"Geen sprake van autodelen, wel van betaald personenvervoer"

De Brusselse politierechtbank heeft een Uber-chauffeur schuldig bevonden aan inbreuken op het Brusselse taxireglement. Volgens de politierechtbank is er bij Uber immers geen sprake van autodelen, maar wel degelijk van betaald personenvervoer. De man genoot de gunst van de opschorting, maar zijn wagen wordt wel verbeurdverklaard.

Vorig jaar had de rechtbank beslist dat Uber, een app waarmee particulieren autoritten aanbieden, geen ritten meer mocht aanbieden in Brussel. De taxisector schreeuwt bovendien moord en brand tegen de dienst en de chauffeurs. Volgens hen gaat het om oneerlijke concurrentie.

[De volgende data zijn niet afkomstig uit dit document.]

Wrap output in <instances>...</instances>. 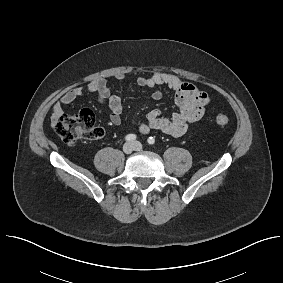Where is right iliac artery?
<instances>
[{
	"label": "right iliac artery",
	"instance_id": "obj_1",
	"mask_svg": "<svg viewBox=\"0 0 283 283\" xmlns=\"http://www.w3.org/2000/svg\"><path fill=\"white\" fill-rule=\"evenodd\" d=\"M136 139V135L134 134H128L126 137H125V140L126 141H133Z\"/></svg>",
	"mask_w": 283,
	"mask_h": 283
}]
</instances>
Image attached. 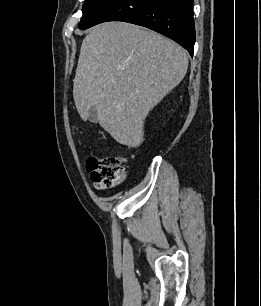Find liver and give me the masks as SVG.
Instances as JSON below:
<instances>
[{
	"mask_svg": "<svg viewBox=\"0 0 261 306\" xmlns=\"http://www.w3.org/2000/svg\"><path fill=\"white\" fill-rule=\"evenodd\" d=\"M186 52L162 35L125 22L93 27L84 38L73 97L85 121L92 106L118 143L139 147L144 120L184 78Z\"/></svg>",
	"mask_w": 261,
	"mask_h": 306,
	"instance_id": "liver-1",
	"label": "liver"
}]
</instances>
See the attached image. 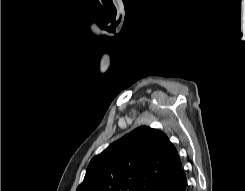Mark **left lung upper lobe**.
Returning <instances> with one entry per match:
<instances>
[{
    "mask_svg": "<svg viewBox=\"0 0 245 191\" xmlns=\"http://www.w3.org/2000/svg\"><path fill=\"white\" fill-rule=\"evenodd\" d=\"M178 160L164 132L141 126L95 156L76 191H155Z\"/></svg>",
    "mask_w": 245,
    "mask_h": 191,
    "instance_id": "1",
    "label": "left lung upper lobe"
}]
</instances>
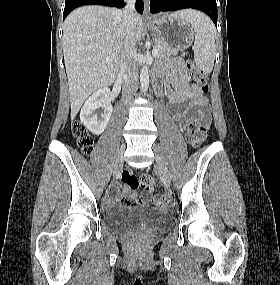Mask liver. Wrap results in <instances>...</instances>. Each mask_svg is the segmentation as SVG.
Here are the masks:
<instances>
[{
  "mask_svg": "<svg viewBox=\"0 0 280 285\" xmlns=\"http://www.w3.org/2000/svg\"><path fill=\"white\" fill-rule=\"evenodd\" d=\"M143 30L142 17L135 14L136 42L141 41ZM123 33L122 11L117 9L84 6L65 19L63 53L72 120L91 93L115 81L124 46Z\"/></svg>",
  "mask_w": 280,
  "mask_h": 285,
  "instance_id": "6515ba94",
  "label": "liver"
}]
</instances>
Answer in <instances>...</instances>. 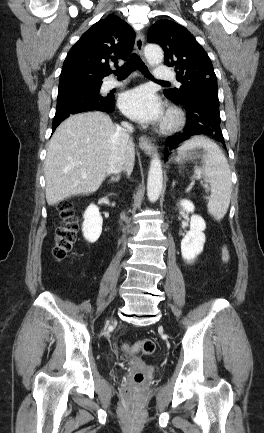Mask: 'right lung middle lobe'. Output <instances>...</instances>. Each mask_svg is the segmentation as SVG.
<instances>
[{
    "instance_id": "dd1d6c3e",
    "label": "right lung middle lobe",
    "mask_w": 264,
    "mask_h": 433,
    "mask_svg": "<svg viewBox=\"0 0 264 433\" xmlns=\"http://www.w3.org/2000/svg\"><path fill=\"white\" fill-rule=\"evenodd\" d=\"M73 89L90 90L92 92L99 93L100 86H99V84L98 85H80V84H75V85H73L71 87L58 90V93H59L60 97L66 96Z\"/></svg>"
}]
</instances>
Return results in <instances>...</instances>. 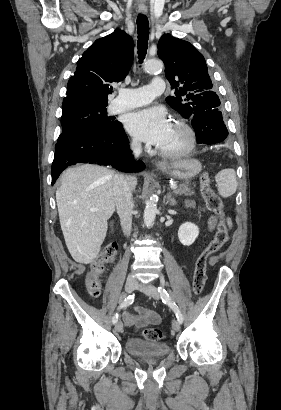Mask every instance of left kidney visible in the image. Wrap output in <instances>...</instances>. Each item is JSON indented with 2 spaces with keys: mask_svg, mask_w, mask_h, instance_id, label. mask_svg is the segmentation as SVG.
Here are the masks:
<instances>
[{
  "mask_svg": "<svg viewBox=\"0 0 281 410\" xmlns=\"http://www.w3.org/2000/svg\"><path fill=\"white\" fill-rule=\"evenodd\" d=\"M198 235L199 228L191 222H185L179 227L178 238L184 246L192 245Z\"/></svg>",
  "mask_w": 281,
  "mask_h": 410,
  "instance_id": "left-kidney-1",
  "label": "left kidney"
}]
</instances>
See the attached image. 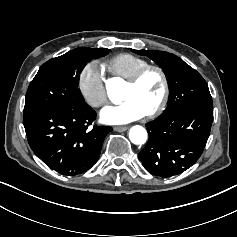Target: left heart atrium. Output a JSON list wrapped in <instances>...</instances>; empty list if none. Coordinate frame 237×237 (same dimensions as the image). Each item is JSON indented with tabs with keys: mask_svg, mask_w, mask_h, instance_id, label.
Masks as SVG:
<instances>
[{
	"mask_svg": "<svg viewBox=\"0 0 237 237\" xmlns=\"http://www.w3.org/2000/svg\"><path fill=\"white\" fill-rule=\"evenodd\" d=\"M143 116L145 113L130 100H124L117 105H108L100 113L102 122L108 125L126 124Z\"/></svg>",
	"mask_w": 237,
	"mask_h": 237,
	"instance_id": "left-heart-atrium-1",
	"label": "left heart atrium"
}]
</instances>
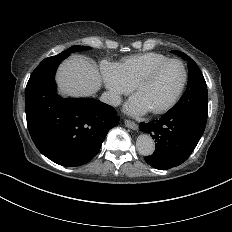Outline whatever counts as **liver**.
<instances>
[{"instance_id":"1","label":"liver","mask_w":232,"mask_h":232,"mask_svg":"<svg viewBox=\"0 0 232 232\" xmlns=\"http://www.w3.org/2000/svg\"><path fill=\"white\" fill-rule=\"evenodd\" d=\"M56 81L61 94L92 96L100 89L102 78L97 64L82 55H72L57 72Z\"/></svg>"}]
</instances>
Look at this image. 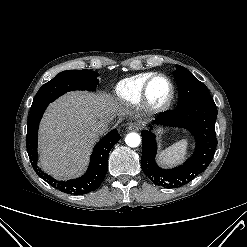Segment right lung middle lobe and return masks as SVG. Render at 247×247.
I'll return each instance as SVG.
<instances>
[{
	"instance_id": "dd1d6c3e",
	"label": "right lung middle lobe",
	"mask_w": 247,
	"mask_h": 247,
	"mask_svg": "<svg viewBox=\"0 0 247 247\" xmlns=\"http://www.w3.org/2000/svg\"><path fill=\"white\" fill-rule=\"evenodd\" d=\"M97 75L96 72L90 70H67L59 73L39 89L30 110L48 105L71 90H96Z\"/></svg>"
}]
</instances>
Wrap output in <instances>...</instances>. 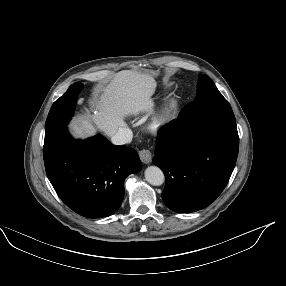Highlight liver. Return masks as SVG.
<instances>
[{"label":"liver","instance_id":"1","mask_svg":"<svg viewBox=\"0 0 286 286\" xmlns=\"http://www.w3.org/2000/svg\"><path fill=\"white\" fill-rule=\"evenodd\" d=\"M156 81L149 71L123 70L116 73L113 81L101 94L92 117H80L72 124L75 137L85 138L95 133L94 124L106 135L112 136L125 127L124 117L149 112L154 106L152 95Z\"/></svg>","mask_w":286,"mask_h":286}]
</instances>
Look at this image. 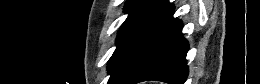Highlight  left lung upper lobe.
Instances as JSON below:
<instances>
[{
	"mask_svg": "<svg viewBox=\"0 0 260 84\" xmlns=\"http://www.w3.org/2000/svg\"><path fill=\"white\" fill-rule=\"evenodd\" d=\"M162 0H128L125 6V13L129 16L122 24L117 36V48L108 63V72L111 71L115 60L128 40L139 28L145 18L154 10Z\"/></svg>",
	"mask_w": 260,
	"mask_h": 84,
	"instance_id": "1",
	"label": "left lung upper lobe"
}]
</instances>
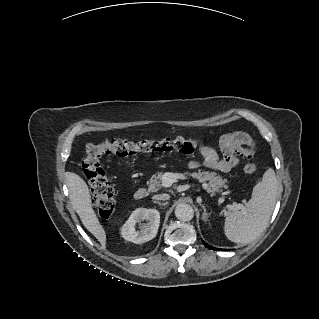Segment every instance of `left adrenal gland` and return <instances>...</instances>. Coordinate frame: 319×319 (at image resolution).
Here are the masks:
<instances>
[{
    "label": "left adrenal gland",
    "instance_id": "obj_1",
    "mask_svg": "<svg viewBox=\"0 0 319 319\" xmlns=\"http://www.w3.org/2000/svg\"><path fill=\"white\" fill-rule=\"evenodd\" d=\"M201 205V204H200ZM201 207L203 208V214H202V218H203V220L205 221V222H207L208 221V216H209V214L207 213V211H206V208H205V206L204 205H201Z\"/></svg>",
    "mask_w": 319,
    "mask_h": 319
}]
</instances>
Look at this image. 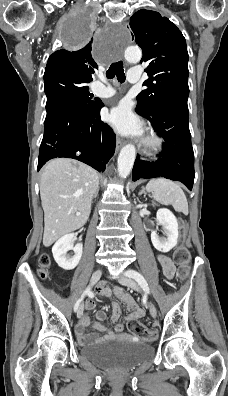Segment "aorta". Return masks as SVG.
<instances>
[{
	"label": "aorta",
	"mask_w": 228,
	"mask_h": 396,
	"mask_svg": "<svg viewBox=\"0 0 228 396\" xmlns=\"http://www.w3.org/2000/svg\"><path fill=\"white\" fill-rule=\"evenodd\" d=\"M125 59L130 63H137L142 57V52L136 47H127L124 51ZM136 149L133 144L125 145L118 156V174L121 178H126L134 165Z\"/></svg>",
	"instance_id": "obj_1"
}]
</instances>
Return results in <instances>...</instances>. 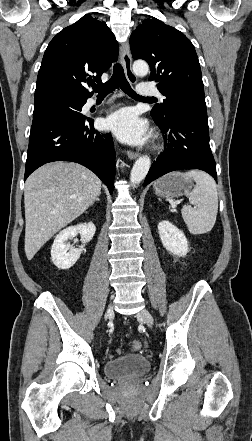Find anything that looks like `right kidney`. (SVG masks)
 <instances>
[{
	"mask_svg": "<svg viewBox=\"0 0 252 441\" xmlns=\"http://www.w3.org/2000/svg\"><path fill=\"white\" fill-rule=\"evenodd\" d=\"M96 227L93 223L79 224L70 226L62 230L56 237L51 248V257L53 264L59 269H69L79 259L83 247L72 249L66 242L75 237L78 233L81 236L83 246L90 242L95 234Z\"/></svg>",
	"mask_w": 252,
	"mask_h": 441,
	"instance_id": "1",
	"label": "right kidney"
}]
</instances>
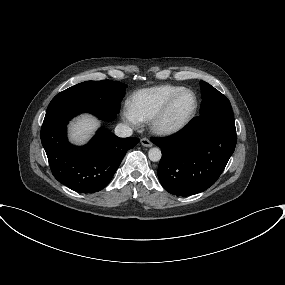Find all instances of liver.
I'll return each instance as SVG.
<instances>
[{"mask_svg": "<svg viewBox=\"0 0 285 285\" xmlns=\"http://www.w3.org/2000/svg\"><path fill=\"white\" fill-rule=\"evenodd\" d=\"M100 126V123L90 115H84L70 125V139L75 143H84Z\"/></svg>", "mask_w": 285, "mask_h": 285, "instance_id": "liver-1", "label": "liver"}]
</instances>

Na het Brusselse verbod werden 26 auto's van Uber-chauffeurs in beslag genomen. Eind maart moest een eerste chauffeur voor de rechter verschijnen omdat hij met een taxi zou rijden zonder vergunning. De advocaat van de chauffeur ontkent dat, volgens hem is Uber geen openbare dienst, zoals een taxidienst dat wel is. Het gaat louter om autodelen, en om een overeenkomst tussen de chauffeur en iemand die gebruikmaakt van de app, luidt het.

Geen sprake van autodelen

Maar de rechter liet zich niet vermurwen en oordeelde de chauffeur schuldig aan inbreuken op het taxireglement. "Om van autodelen te spreken, moet er sprake zijn van eenzelfde traject dat samen wordt afgelegd en mag er geen sprake zijn van betaling", klinkt het in het vonnis. "Uber voldoet niet aan die twee criteria. Het argument dat een Uber-chauffeur zijn wagen niet ten dienste stelt van het publiek maar enkel van de Uber-gemeenschap, de mensen die de Uber-app gedownload hebben, gaat ook niet op aangezien iedereen die app kan downloaden."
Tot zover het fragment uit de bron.